The History of Geisha Make-Up in Japan

Heian Era Lady
Their face snow white, eyes and eyebrows lined in crimson and black, bee stung lips - painted crimson. This is the face and make-up we have come to associate with maiko and geisha. Although their make-up is surely one of the most recognizable elements about them, it is interesting to note, that this has not always been the case.

The origins of white face make-up in Japanese culture is largely disputed. It has been said that in the middle ages, the white make-up originated when a Japanese traveler returned from Europe with stories of "pale faced" beauties. Whilst this sounds plausable, it is also been said that it originated from China and was adopted by the ladies of the Japanese court. Considering that the use of white make-up in Japanese history can be dated back as early as the Heian Era (794-1185 AD), a time when Japan was largely influence by the Chinese culture, this seems more likely the case.

The women of the Heian era (and up to more modern times) used either a rice-flour powder or a lead-based powder mixed with water into a thin paste and applied to their face as a foundation. They then would remove their eyebrows with tweezers and paint in thick, straight, false eyebrows high on their forehead.

The juice from benibana or sallflower (beni) was used to redden their lips. To finish off this dramatic look, they would then blacken their teeth. This was achieved by staining the teeth with a mixture of oxidized iron filings steeped in an acidic solution. Application of this mixture would need to be repeated every couple of days or the teeth would return to white. The custom of teeth blackening ended in the Meiji era and is now only used by kabuki actors and by maiko-san for the week before they become geiko. The look of the Heian era was considered to be quite elegant and beautiful and appears to have been adopted by the courtesans of the pleasure quarters in their efforts to recapture the romance and elegance of the long gone "Golden" era.

Meiji era lady applying make-up
When geisha first started to emerge within the pleasure quarters, their style was quite low key compared to the courtesans.

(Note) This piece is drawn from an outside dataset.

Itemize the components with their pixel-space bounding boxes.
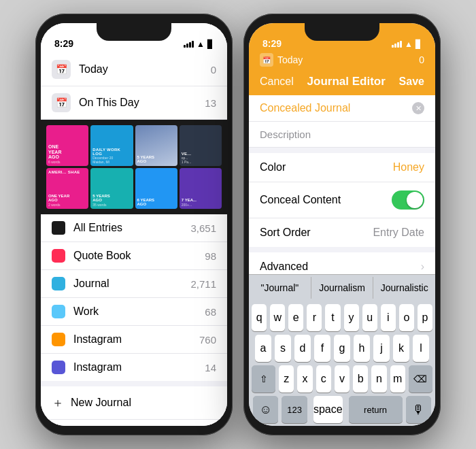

This was largely due to the strict governmental regulations of the time which were enforced in an attempt to stop geisha from competing with the courtesans. The kimono that geisha wore were of more somber colours and plain patterns and their hairstyles were less elaborate with the use of hair accessories limited. Last but not least, unlike the courtesans, they wore simple light make-up.

Rather than these regulations restricting geisha, it seems to have worked more in their favour leading for geisha to become the very embodiment of iki - “cool" "chic”. By this time, the courtesans, with their thick heavy make-up and overtly gaudy appearances were starting to be seen as old fashion.

Traditional make-up and brushes
Over the years times and fashion have change and geisha appear to have adopted the make-up look that the courtesans were once looked down upon. Today it is one of their most noticeable and enduring features along with their kimono and hairstyles.

The Art of Geisha Make-Up

Nape of neck
The art of geisha make-up is quite intriguing in itself and has definitely spawned many different variations of "copycat" make-up in the western fashion culture of today. Shortly after "Memoirs of a Geisha" became a best selling novel, it seemed that everyone wanted to jump in on the band wagon. Who can forget Madonna performing in her "geisha" garb with her faux kimono and heavily influenced make-up? Even make-up companies jumped in on the wave. In Australia, there is a brand of make-up called "Poppy" who created a line of make-up called "geisha".

This line, containing lip pencil, eye kohl and white face powder was for those who where wanting the look of a “modern” geisha (which of course was much easier to apply than the real thing!). Even though the modern rendition of the geisha style and make-up looked cool, so to say, it really was just an imitation of an age old art and lacked the very embodiment of iki that geisha had perfected.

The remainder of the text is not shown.